Geesthacht (ger). Auch im Herzogtum Lauenburg hat der Erste Weltkrieg schlimme Folgen hinterlassen.

Aus Anlass des 100. Jahrestages des Kriegsausbruchs, hat der Heimatbund und Geschichtsverein Herzogtum Lauenburg die aktuelle Ausgabe der "Lauenburgischen Heimat" dem Thema gewidmet. So haben die Historiker eine Spurensuche in den Sitzungsprotokollen des Lauenburgischen Kreistags in den Kriegsjahren gemacht - und interessante Verbindungen gefunden. So stellte der Kreistag 1916 beispielsweise 60 000 Mark zur Gewährung von Darlehen an Kriegsteilnehmer zur Wiederaufnahme ihres bürgerlichen Berufs zur Verfügung - das Geld musste innerhalb von zehn Jahren zurückgezahlt werden.
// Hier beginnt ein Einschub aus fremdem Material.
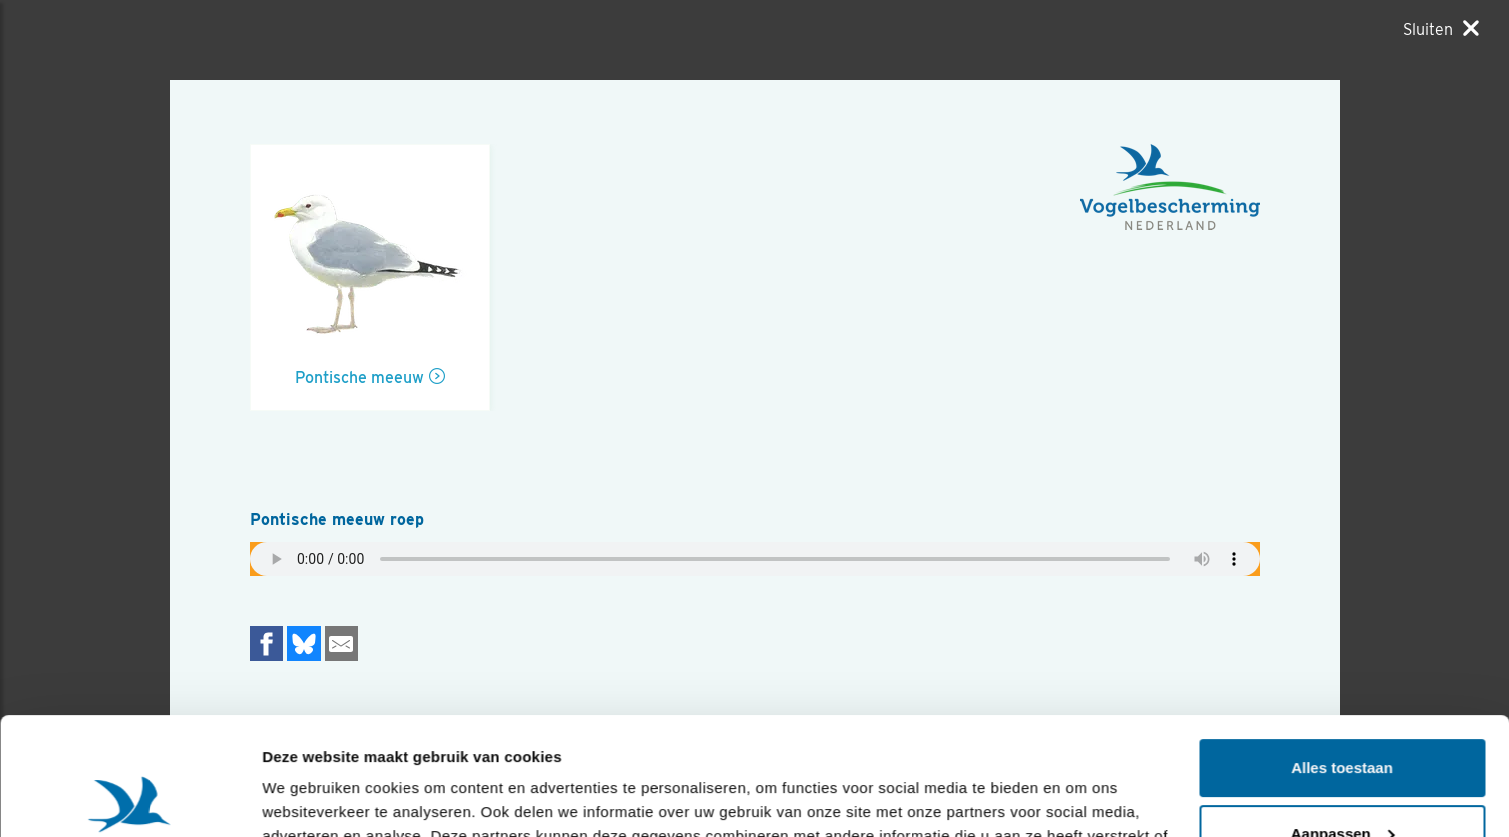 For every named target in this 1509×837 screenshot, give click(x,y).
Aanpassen (1343, 715)
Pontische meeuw (359, 377)
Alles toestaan (1342, 650)
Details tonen (309, 797)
Unter der Überschrift "Die Opfer haben einen Namen", listet Kreisarchivarin Cordula Bornefeld die Gefallenen und Vermissten aus dem gesamten Kreis - sortiert nach Orten - auf. Wie sich der Krieg im Alltag bemerkbar gemacht hat, erläutert das Geschichtsheft am Beispiel Schwarzenbeks.

Allerdings dreht sich in der aktuellen Ausgabe nicht alles um Krieg. So geht Konrad Küster in einem Aufsatz auf die einzigartige Orgel der Nicolai-Kirche zu Mölln ein - die in Kürze einer umfangreichen Restaurierung unterzogen wird. Außerdem hat sich Birgit Steinke mit der Chronik der Schule in Linau beschäftigt - und erzählt deren Geschichte.

Die Lauenburgische Heimat ist im Buchhandel sowie im Krügerschen Haus (Bergedorfer Straße 28) für 12,50 Euro erhältlich.